Two decades later, in a post-pandemic world, Clark realizes that he himself, rich and successful, had been a “high-level sleepwalker.” Remembering his pre-apocalyptic self, Clark noted that
He had followed the movements of his life for some time. . . not particularly unhappy, but when had he last found real joy in his work? When was the last time he had been really moved by anything? When had he last felt awe or inspiration?
My student suggested that reading this during the coronavirus isolation motivated her to seek answers to Clark’s questions on her own. What are the things that last, that bring joy, satisfaction, contentment, or inspiration when the things you thought you could count on are taken away from you? How to avoid being like Clark before the pandemic?
In another of my classes, I spent a semester with my students in the world of 16andMichel de Montaigne, 20th century French philosopher. Montaigne’s world was violent and unpredictable; in his essays he frequently searched for strategies intended to establish peace, centeredness, and confidence amid swirling chaos. One of my students’ favorite passages from Montaigne comes from his essay “On Solitude”.

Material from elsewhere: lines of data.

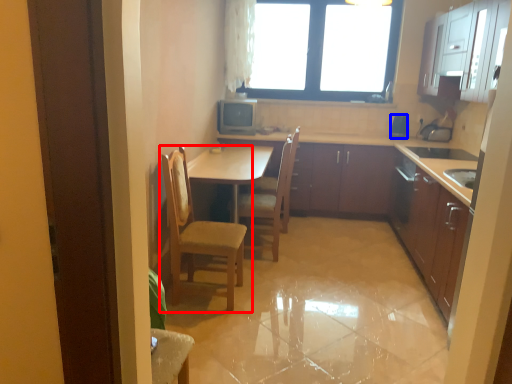 Question: Which of the following is the closest to the observer, chair (highlighted by a red box) or appliance (highlighted by a blue box)?

Choices:
 (A) chair
 (B) appliance

Answer: (A) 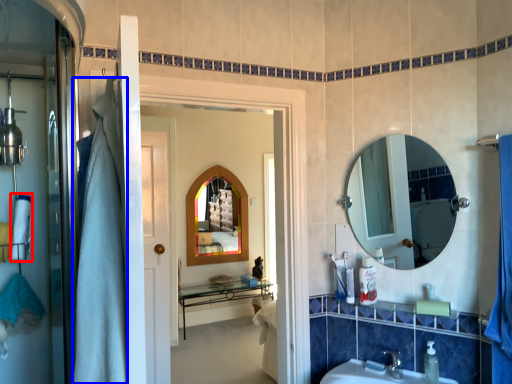 Question: Which point is further to the camera, bath towel (highlighted by a red box) or shower curtain (highlighted by a blue box)?

Choices:
 (A) bath towel
 (B) shower curtain

Answer: (A)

We must have a wife, children, goods and above all health, if we can; but we must not attach ourselves so strongly to it that our happiness depends on it. We should reserve a room at the back of the shop, just for ourselves, completely isolated, where, as the main retreat from our solitude, we establish our true freedom.
What’s in your “room at the back of the shop”? Have you entered it yet? Are you aware of its existence? Many of my students have told me that the coronavirus isolation has introduced them, some for the first time, to the inner space where one is perfectly free to decide who they are and what they will be. “In that back room,” wrote one student, “I began to discover who I am, what my true loves and interests are, apart from what I think others, even those I love the more, expect from me.”
My hope for each of you is that you will get to know the piece in the back of your shop. Use it to identify what matters most to you. If survival, simply keeping your head above water, isn’t enough, use your back room to discover what, uniquely for you, is at the heart of a life that goes far beyond mere complacency. Become a deliberate and intentional person. The world already has too many high-level sleepwalkers.